Inside Quantum Technology

A Review of Quantum Computing Rivals’ Reactions to Google’s Quantum Supremacy Announcement

(SpectrumIEEE) This article recounts the Google’s quantum supremacy announcement and the reactions from rivals. Overall, the description includes a positive assessment from Scott Aaronson, Director of the Quantum Information Center at the University of Texas at Austin, “Any advance among all the competing quantum computing efforts represents good news for the field overall. After all, no research group has demonstrated a fully error-corrected and fault-tolerant quantum computer—one of the next big milestones that would also help enable truly practical quantum computing.”

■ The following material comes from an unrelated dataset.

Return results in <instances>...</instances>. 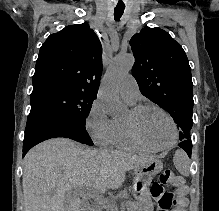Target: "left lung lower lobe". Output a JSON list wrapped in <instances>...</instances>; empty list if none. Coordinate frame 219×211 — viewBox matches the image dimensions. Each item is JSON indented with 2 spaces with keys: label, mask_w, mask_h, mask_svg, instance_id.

Days before Google’s official announcement, IBM uploaded a paper claiming to show how the Summit supercomputer could pull off the quantum circuit sampling in just 2.5 days rather than thousands of years.
Intel, another quantum computing rival, issued a more congratulatory press release that praised Google’s quantum supremacy demonstration. But Intel also took the opportunity to suggest that quantum computing architecture based on spin qubits may have an advantage over Google’s superconducting qubit approach when scaling up the size of quantum computing devices.
A more oblique response came from a Chinese research team that uploaded its own paper to coincide with Google’s quantum supremacy announcement. The Chinese experiment seemed to demonstrate another possible path toward achieving quantum supremacy by using a “boson sampling” approach based on the interaction and measurement of photon particles.
Google already has its eyes on that next milestone because its Sycamore device was designed to incorporate error correction techniques such as surface code.